Today, I learned about the IP fragmentation and reassembly.
So, our network usually have MTU (Max Transimission Unit): maximum amount of data that a link-layer frame can carry (max size of an IP packet). Different data link protocols (like Ethernet, WiFi) have different MTUs.
The important point is that if a IP packet arrives at a router with larger size of packet than MTU, then the router divides it into smaller packet. See this picture to understand.
Large IP datagram is divided within net.
- one datagram becomes several datagrams
- "reassembled" only at the final destination
- IP header fields are used to identify and order fragments
- The packet is not reassembled at the next router: keep the net core simplel; meaning less computation on routers, so routers process packets faster.
- IP fragmentation is implemented if it is required again at next router.
Now we can see some example of IP fragmentation.
So if we have 4000 byte datagram, and MTU is 1500 bytes.
20 bytes are allocated to bytes header.

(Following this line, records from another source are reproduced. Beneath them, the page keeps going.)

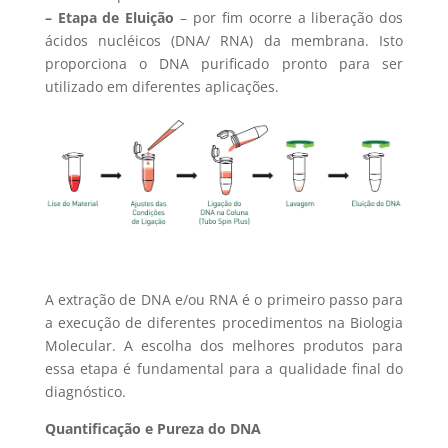
– Etapa de Eluição
– por fim ocorre a liberação dos
ácidos nucléicos (DNA/ RNA) da membrana. Isto
proporciona o DNA purificado pronto para ser
utilizado em diferentes aplicações.
A extração de DNA e/ou RNA é o primeiro passo para
a execução de diferentes procedimentos na Biologia
Molecular. A escolha dos melhores produtos para
essa etapa é fundamental para a qualidade final do
diagnóstico.
Quantificação e Pureza do DNA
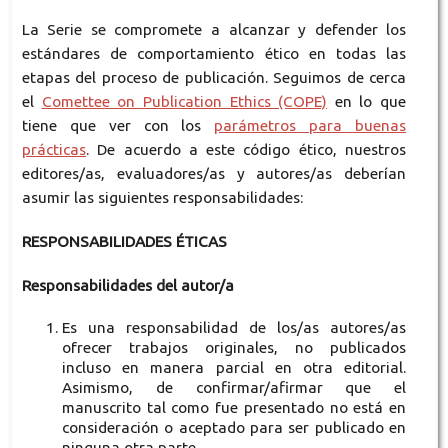
La Serie se compromete a alcanzar y defender los
estándares de comportamiento ético en todas las
etapas del proceso de publicación. Seguimos de cerca
el
Comettee on Publication Ethics (COPE)
en lo que
tiene que ver con los
parámetros para buenas
prácticas
. De acuerdo a este código ético, nuestros
editores/as, evaluadores/as y autores/as deberían
asumir las siguientes responsabilidades:
RESPONSABILIDADES ÉTICAS
Responsabilidades del autor/a
Es una responsabilidad de los/as autores/as
ofrecer trabajos originales, no publicados
incluso en manera parcial en otra editorial.
Asimismo, de confirmar/afirmar que el
manuscrito tal como fue presentado no está en
consideración o aceptado para ser publicado en
ninguna otra parte.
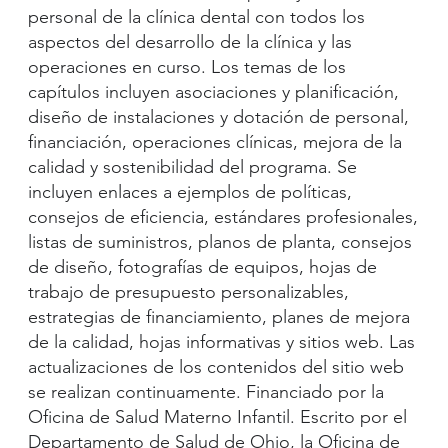
personal de la clínica dental con todos los
aspectos del desarrollo de la clínica y las
operaciones en curso. Los temas de los
capítulos incluyen asociaciones y planificación,
diseño de instalaciones y dotación de personal,
financiación, operaciones clínicas, mejora de la
calidad y sostenibilidad del programa. Se
incluyen enlaces a ejemplos de políticas,
consejos de eficiencia, estándares profesionales,
listas de suministros, planos de planta, consejos
de diseño, fotografías de equipos, hojas de
trabajo de presupuesto personalizables,
estrategias de financiamiento, planes de mejora
de la calidad, hojas informativas y sitios web. Las
actualizaciones de los contenidos del sitio web
se realizan continuamente. Financiado por la
Oficina de Salud Materno Infantil. Escrito por el
Departamento de Salud de Ohio, la Oficina de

It means the payload bytes is 3980.
This is how IP fragmentation works in this case.
MTU is 1500. 20 is for header and 1480 would be the data field.
The first offset is gonna be "0."
The second offset is gonna be 1480 / 8 = 185.

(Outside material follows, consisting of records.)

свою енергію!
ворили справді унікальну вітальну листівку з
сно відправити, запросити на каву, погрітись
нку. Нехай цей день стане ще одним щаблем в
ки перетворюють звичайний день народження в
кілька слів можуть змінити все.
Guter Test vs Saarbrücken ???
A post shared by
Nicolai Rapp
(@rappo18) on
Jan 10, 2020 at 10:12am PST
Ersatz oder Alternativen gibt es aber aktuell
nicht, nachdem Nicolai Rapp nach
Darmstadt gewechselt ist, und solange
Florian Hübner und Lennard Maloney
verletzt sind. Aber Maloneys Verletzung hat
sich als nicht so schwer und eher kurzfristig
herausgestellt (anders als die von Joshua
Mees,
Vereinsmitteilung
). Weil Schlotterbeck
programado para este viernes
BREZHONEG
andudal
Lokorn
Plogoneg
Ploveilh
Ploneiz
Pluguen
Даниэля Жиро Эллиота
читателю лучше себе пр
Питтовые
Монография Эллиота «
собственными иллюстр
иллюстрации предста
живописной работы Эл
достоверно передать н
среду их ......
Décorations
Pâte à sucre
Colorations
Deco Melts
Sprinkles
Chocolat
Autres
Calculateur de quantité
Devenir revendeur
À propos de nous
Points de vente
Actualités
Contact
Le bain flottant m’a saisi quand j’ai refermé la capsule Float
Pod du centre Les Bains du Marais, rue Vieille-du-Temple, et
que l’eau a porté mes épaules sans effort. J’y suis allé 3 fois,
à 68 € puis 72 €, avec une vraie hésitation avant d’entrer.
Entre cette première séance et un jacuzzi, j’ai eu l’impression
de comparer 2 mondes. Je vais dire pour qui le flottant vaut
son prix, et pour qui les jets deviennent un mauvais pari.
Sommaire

The third offset is gonna be (1480 + 1480)/8 = 370.
So, what is offset? 🤨
Offset is specified in units of 8-bytes chunks.

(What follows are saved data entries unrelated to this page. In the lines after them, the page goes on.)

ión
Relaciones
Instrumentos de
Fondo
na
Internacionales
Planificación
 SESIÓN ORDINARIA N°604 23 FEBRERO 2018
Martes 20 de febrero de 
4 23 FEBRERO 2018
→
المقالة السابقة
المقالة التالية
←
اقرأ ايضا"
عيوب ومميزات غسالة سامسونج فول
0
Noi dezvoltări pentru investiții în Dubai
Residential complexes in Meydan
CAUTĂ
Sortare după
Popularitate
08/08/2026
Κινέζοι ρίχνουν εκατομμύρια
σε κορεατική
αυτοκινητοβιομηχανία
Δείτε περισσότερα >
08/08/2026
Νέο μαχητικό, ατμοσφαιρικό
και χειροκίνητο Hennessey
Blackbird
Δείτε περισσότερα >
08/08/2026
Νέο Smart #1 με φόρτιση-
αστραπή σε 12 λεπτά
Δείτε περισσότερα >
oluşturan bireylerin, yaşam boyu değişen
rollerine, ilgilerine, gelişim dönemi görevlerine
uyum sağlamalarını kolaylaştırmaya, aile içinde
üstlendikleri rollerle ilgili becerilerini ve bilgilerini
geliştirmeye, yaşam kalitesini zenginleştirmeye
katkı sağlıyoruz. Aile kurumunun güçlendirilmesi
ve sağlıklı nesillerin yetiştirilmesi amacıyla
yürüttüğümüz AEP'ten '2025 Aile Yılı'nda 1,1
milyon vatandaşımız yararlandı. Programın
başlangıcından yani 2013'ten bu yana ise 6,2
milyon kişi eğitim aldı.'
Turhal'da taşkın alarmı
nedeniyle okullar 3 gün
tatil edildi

At the end of the fragmentation, the flag is 0 for the last fragment.
Now, we can go over the next example.
Example: 1600 byte datagram, MTU = 500 bytes.
It would be 480, 480, 480, 160 (sum should be 1600) are gonna be the payload size of each fragmentation.
With header, these are gonna be 500, 500, 500, 180.
The answer is like this:
The first offset is gonna be 0, second: 60, third: 120 and the last offset is 180.
So, this is helpful to understand how source is transmitted to router. If the TTL(Time to Live) is 0, then the network drops the packet.